Show all lines from the data that include the word "характер".

═════ EXTRACTED ENTRIES ═════

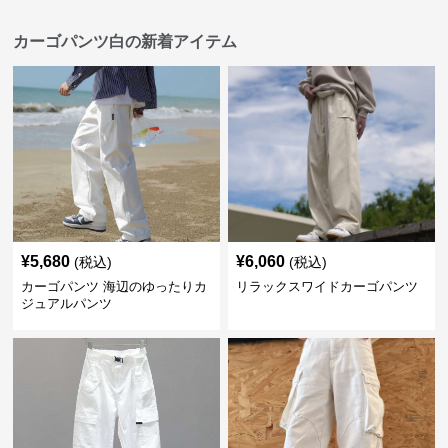
カーゴパンツ白の新着アイテム
¥
5,680
¥
6,060
(税込)
(税込)
カーゴパンツ 海辺のゆったりカ
リラックスワイドカーゴパンツ
ジュアルパンツ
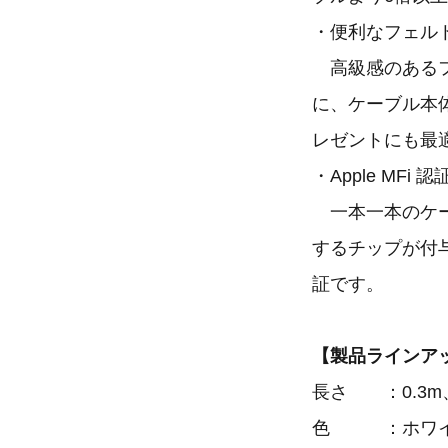
・便利なフェルト製
高級感のあるフ
に、ケーブル本
レゼントにも最
・Apple MFi 認
一本一本のケー
するチップが付
証です。
【製品ラインアップ
長さ ：0.3m、0
色 ：ホワイ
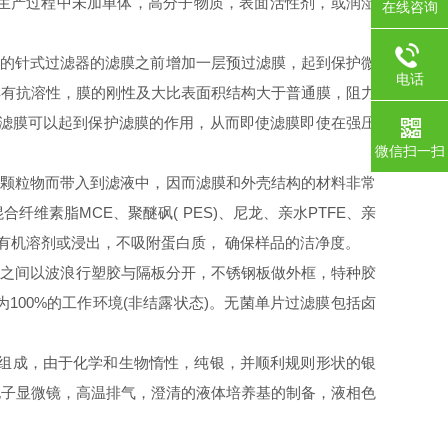
生产过程中未加单体，高分子物质，表面活性剂，或润湿
在线咨询
的针式过滤器的滤膜之前增加一层预过滤膜，起到保护微
电话
具有抗溶性，膜的刚性及大比表面积结构大于普通膜，阻力
过滤膜可以起到保护滤膜的作用，从而即使滤膜即使在强压
微信扫一扫
颗粒物而带入到滤液中，因而滤膜和外壳结构的材料非常
素脂MCE、聚醚砜( PES)、尼龙、亲水PTFE、亲
有机溶剂或浸出，不吸附蛋白质， 确保样品的洁净度。
层之间以波浪行塑胶与隔板分开，不锈钢板做外框，特种胶
100%的工作环境(非结露状态)。无菌单片过滤膜包括卤
组成，由于化学和生物惰性，纯银，并顺利规则形状的银
电子显微镜，高温排气，澄清的液体培养基的制备，液相色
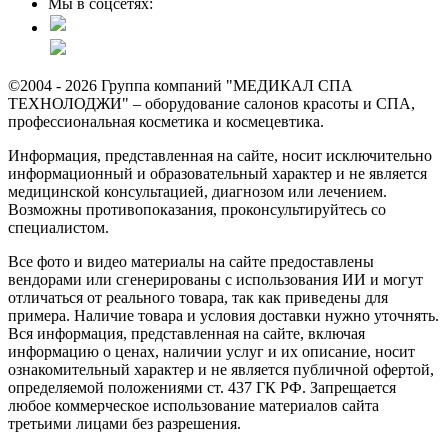
Мы в соцсетях:
©2004 - 2026 Группа компаний "МЕДИКАЛ СПА
ТЕХНОЛОДЖИ" – оборудование салонов красоты и СПА,
профессиональная косметика и космецевтика.
Информация, представленная на сайте, носит исключительно
информационный и образовательный характер и не является
медицинской консультацией, диагнозом или лечением.
Возможны противопоказания, проконсультируйтесь со
специалистом.
Все фото и видео материалы на сайте предоставлены
вендорами или сгенерированы с использования ИИ и могут
отличаться от реального товара, так как приведены для
примера. Наличие товара и условия доставки нужно уточнять.
Вся информация, представленная на сайте, включая
информацию о ценах, наличии услуг и их описание, носит
ознакомительный характер и не является публичной офертой,
определяемой положениями ст. 437 ГК РФ. Запрещается
любое коммерческое использование материалов сайта
третьими лицами без разрешения.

═════

— EXERCISE SOLUTION —
информационный и образовательный характер и не является
ознакомительный характер и не является публичной офертой,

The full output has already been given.